Quantitative trait loci that determine plasma lipids and obesity in C57BL/6J and 129S1/SvImJ inbred mice.

The plasma lipid concentrations and obesity of C57BL/6J (B6) and 129S1/SvImJ (129) inbred mouse strains fed a high-fat diet containing 15% dairy fat, 1% cholesterol, and 0.5% cholic acid differ markedly. To identify the loci controlling these traits, we conducted a quantitative trait loci (QTL) analysis of 294 (B6 x 129) F(2) females fed a high-fat diet for 14 weeks. Non-HDL cholesterol concentrations were affected by five significant loci: Nhdlq1 [chromosome 8, peak centimorgan (cM) 38, logarithm of odds [LOD] 4.4); Nhdlq4 (chromosome 10, cM 70, LOD 4.0); Nhdlq5 (chromosome 6, cM 0) interacting with Nhdlq4; Nhdlq6 (chromosome 7, cM 10) interacting with Nhdlq1; and Nhdlq7 (chromosome 15, cM 0) interacting with Nhdlq4. Triglyceride (TG) concentrations were affected by three significant loci: Tgq1 (chromosome 18, cM 42, LOD 3.2) and Tgq2 (chromosome 9, cM 66) interacting with Tgq3 (chromosome 4, cM 58). Obesity measured by percentage of body fat mass and body mass index was affected by two significant loci: Obq16 (chromosome 8, cM 48, LOD 10.0) interacting with Obq18 (chromosome 9, cM 65). Knowing the genes for these QTL will enhance our understanding of obesity and lipid metabolism.

Lith6: a new QTL for cholesterol gallstones from an intercross of CAST/Ei and DBA/2J inbred mouse strains.

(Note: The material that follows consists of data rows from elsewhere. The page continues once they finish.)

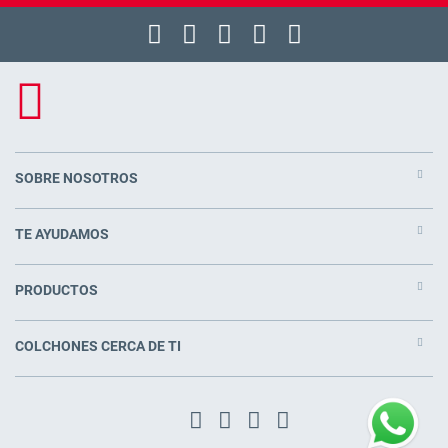
SOBRE NOSOTROS
TE AYUDAMOS
PRODUCTOS
COLCHONES CERCA DE TI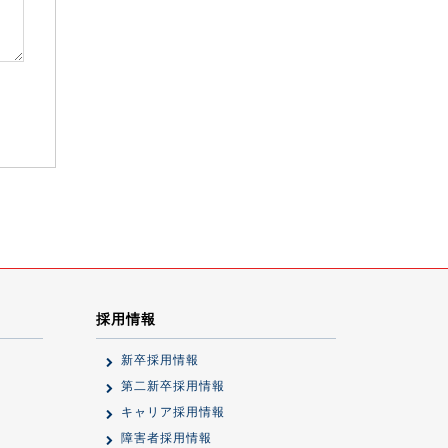
採用情報
新卒採用情報
第二新卒採用情報
キャリア採用情報
障害者採用情報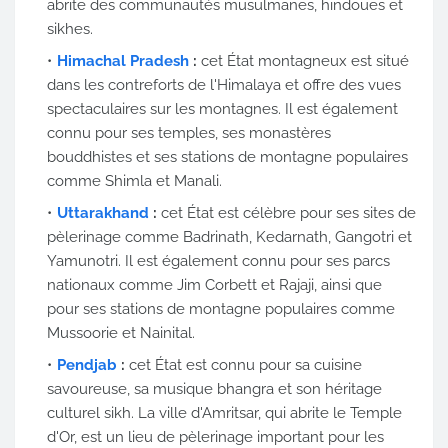
abrite des communautés musulmanes, hindoues et
sikhes.
Himachal Pradesh
:
cet État montagneux est situé
dans les contreforts de l'Himalaya et offre des vues
spectaculaires sur les montagnes. Il est également
connu pour ses temples, ses monastères
bouddhistes et ses stations de montagne populaires
comme Shimla et Manali.
Uttarakhand
:
cet État est célèbre pour ses sites de
pèlerinage comme Badrinath, Kedarnath, Gangotri et
Yamunotri. Il est également connu pour ses parcs
nationaux comme Jim Corbett et Rajaji, ainsi que
pour ses stations de montagne populaires comme
Mussoorie et Nainital.
Pendjab
:
cet État est connu pour sa cuisine
savoureuse, sa musique bhangra et son héritage
culturel sikh. La ville d'Amritsar, qui abrite le Temple
d'Or, est un lieu de pèlerinage important pour les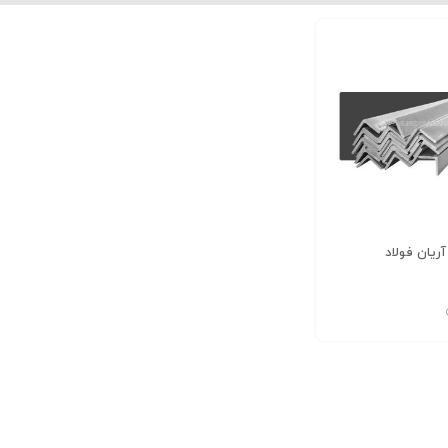
نبشی 10*100*100 بلند دهشیر یزد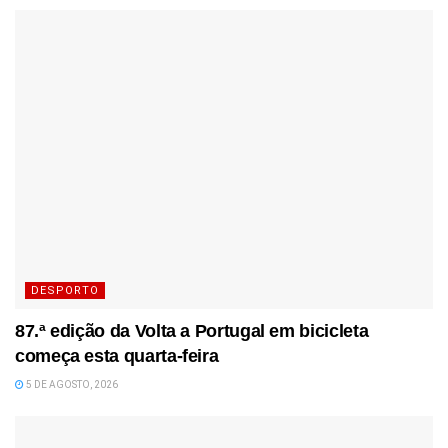
DESPORTO
87.ª edição da Volta a Portugal em bicicleta
começa esta quarta-feira
5 DE AGOSTO, 2026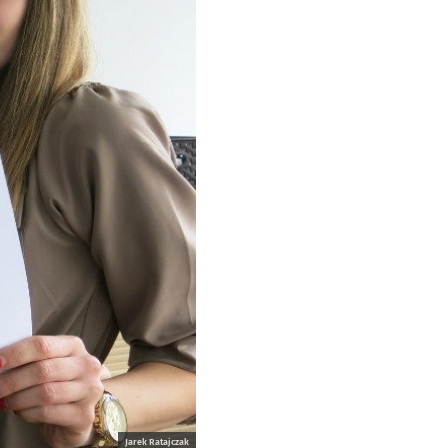
Jarek Ratajczak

A complex genetic basis determines the individual predisposition to develop cholesterol gallstones in response to environmental factors. We employed quantitative trait locus/loci (QTL) analyses of an intercross between inbred strains CAST/Ei (susceptible) and DBA/2J (resistant) to determine the subset of gallstone susceptibility (Lith) genes these strains possess. Parental and first filial generation mice of both genders and male intercross offspring were evaluated for gallstone formation after feeding a lithogenic diet. Linkage analysis was performed using a form of multiple interval mapping. One significant QTL colocalized with Lith1 [chromosome (chr) 2, 50 cM], a locus identified previously. Significantly, new QTL were detected and named Lith10 (chr 6, 4 cM), Lith6 (chr 6, 54 cM), and Lith11 (chr 8, 58 cM). Statistical and genetic analyses suggest that Lith6 comprises two QTL in close proximity. Our molecular and genetic data support the candidacy of peroxisome proliferator-activated receptor gamma (Pparg) and Slc21a1, encoding Pparg, and the basolateral bile acid transporter SLC21A1 (Slc21a1/Oatp1), respectively, as genes underlying Lith6.